* **Available data**:
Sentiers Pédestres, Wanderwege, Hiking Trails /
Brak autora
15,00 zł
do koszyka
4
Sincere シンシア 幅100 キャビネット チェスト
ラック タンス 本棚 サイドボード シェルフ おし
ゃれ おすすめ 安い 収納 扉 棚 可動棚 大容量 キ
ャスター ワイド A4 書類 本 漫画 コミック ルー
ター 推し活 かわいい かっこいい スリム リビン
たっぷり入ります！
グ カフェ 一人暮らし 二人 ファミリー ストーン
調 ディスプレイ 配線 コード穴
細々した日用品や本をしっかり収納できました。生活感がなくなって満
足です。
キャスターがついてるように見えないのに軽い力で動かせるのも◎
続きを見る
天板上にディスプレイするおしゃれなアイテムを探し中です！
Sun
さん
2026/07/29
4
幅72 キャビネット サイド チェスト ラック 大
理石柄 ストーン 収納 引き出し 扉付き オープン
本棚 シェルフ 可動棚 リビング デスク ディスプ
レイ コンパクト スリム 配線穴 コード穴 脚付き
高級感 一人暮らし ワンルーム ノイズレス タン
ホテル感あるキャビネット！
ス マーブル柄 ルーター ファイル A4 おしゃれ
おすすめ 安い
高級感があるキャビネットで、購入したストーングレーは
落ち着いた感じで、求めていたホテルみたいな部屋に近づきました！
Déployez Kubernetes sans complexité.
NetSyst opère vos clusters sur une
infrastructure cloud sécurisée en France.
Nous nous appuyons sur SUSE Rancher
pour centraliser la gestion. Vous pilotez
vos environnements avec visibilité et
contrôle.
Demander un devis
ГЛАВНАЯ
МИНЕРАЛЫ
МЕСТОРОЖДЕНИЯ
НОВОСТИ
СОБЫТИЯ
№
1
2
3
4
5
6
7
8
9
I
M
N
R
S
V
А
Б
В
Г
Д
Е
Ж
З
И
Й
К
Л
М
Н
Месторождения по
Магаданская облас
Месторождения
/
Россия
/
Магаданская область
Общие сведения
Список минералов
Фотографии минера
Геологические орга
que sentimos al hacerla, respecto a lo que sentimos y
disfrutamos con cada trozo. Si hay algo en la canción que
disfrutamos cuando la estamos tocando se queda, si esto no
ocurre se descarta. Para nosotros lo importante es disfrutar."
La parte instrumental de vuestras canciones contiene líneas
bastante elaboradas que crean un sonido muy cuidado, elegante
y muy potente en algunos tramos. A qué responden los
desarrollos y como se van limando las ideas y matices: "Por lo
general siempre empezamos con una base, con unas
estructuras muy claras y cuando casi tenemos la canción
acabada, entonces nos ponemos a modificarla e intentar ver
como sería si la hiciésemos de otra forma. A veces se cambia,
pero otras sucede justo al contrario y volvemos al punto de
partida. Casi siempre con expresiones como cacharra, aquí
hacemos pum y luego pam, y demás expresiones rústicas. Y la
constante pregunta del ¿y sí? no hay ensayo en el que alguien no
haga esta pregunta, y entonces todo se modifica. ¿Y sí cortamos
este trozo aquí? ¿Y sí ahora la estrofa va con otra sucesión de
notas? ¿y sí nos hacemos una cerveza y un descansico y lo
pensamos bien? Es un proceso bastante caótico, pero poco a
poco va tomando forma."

==

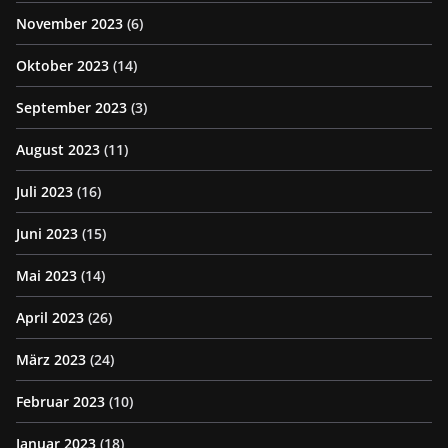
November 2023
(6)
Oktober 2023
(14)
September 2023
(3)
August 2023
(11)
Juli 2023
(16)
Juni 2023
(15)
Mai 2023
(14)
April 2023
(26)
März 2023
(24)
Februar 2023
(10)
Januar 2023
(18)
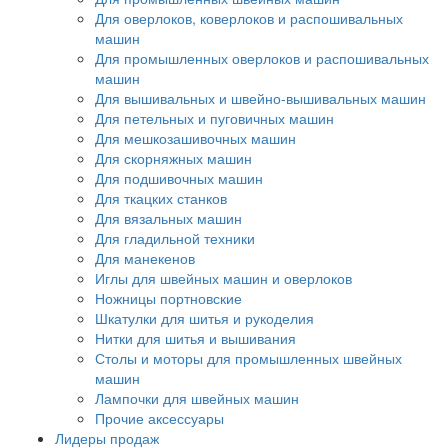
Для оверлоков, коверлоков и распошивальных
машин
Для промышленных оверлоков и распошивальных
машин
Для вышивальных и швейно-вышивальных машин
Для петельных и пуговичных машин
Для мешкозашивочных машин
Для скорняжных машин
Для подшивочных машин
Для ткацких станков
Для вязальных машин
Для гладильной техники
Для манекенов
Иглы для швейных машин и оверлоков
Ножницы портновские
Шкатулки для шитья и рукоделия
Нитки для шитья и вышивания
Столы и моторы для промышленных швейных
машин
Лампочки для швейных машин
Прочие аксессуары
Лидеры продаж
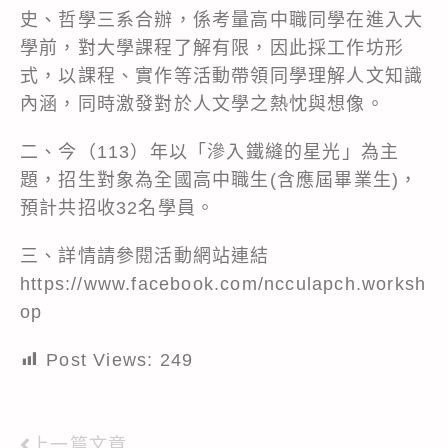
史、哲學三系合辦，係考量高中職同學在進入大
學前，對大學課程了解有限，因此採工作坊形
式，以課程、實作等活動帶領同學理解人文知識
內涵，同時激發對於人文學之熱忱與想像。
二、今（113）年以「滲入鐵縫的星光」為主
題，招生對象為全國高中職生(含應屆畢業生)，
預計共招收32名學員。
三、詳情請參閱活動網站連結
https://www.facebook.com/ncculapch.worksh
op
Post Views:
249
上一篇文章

* **Problem statement**:
Out of the material above, output word for word the line with "pour centraliser la gestion. Vous pilotez", the line with "poco va tomando", and all lines between them, with nothing else.

* **Response**:
pour centraliser la gestion. Vous pilotez
vos environnements avec visibilité et
contrôle.
Demander un devis
ГЛАВНАЯ
МИНЕРАЛЫ
МЕСТОРОЖДЕНИЯ
НОВОСТИ
СОБЫТИЯ
№
1
2
3
4
5
6
7
8
9
I
M
N
R
S
V
А
Б
В
Г
Д
Е
Ж
З
И
Й
К
Л
М
Н
Месторождения по
Магаданская облас
Месторождения
/
Россия
/
Магаданская область
Общие сведения
Список минералов
Фотографии минера
Геологические орга
que sentimos al hacerla, respecto a lo que sentimos y
disfrutamos con cada trozo. Si hay algo en la canción que
disfrutamos cuando la estamos tocando se queda, si esto no
ocurre se descarta. Para nosotros lo importante es disfrutar."
La parte instrumental de vuestras canciones contiene líneas
bastante elaboradas que crean un sonido muy cuidado, elegante
y muy potente en algunos tramos. A qué responden los
desarrollos y como se van limando las ideas y matices: "Por lo
general siempre empezamos con una base, con unas
estructuras muy claras y cuando casi tenemos la canción
acabada, entonces nos ponemos a modificarla e intentar ver
como sería si la hiciésemos de otra forma. A veces se cambia,
pero otras sucede justo al contrario y volvemos al punto de
partida. Casi siempre con expresiones como cacharra, aquí
hacemos pum y luego pam, y demás expresiones rústicas. Y la
constante pregunta del ¿y sí? no hay ensayo en el que alguien no
haga esta pregunta, y entonces todo se modifica. ¿Y sí cortamos
este trozo aquí? ¿Y sí ahora la estrofa va con otra sucesión de
notas? ¿y sí nos hacemos una cerveza y un descansico y lo
pensamos bien? Es un proceso bastante caótico, pero poco a
poco va tomando forma."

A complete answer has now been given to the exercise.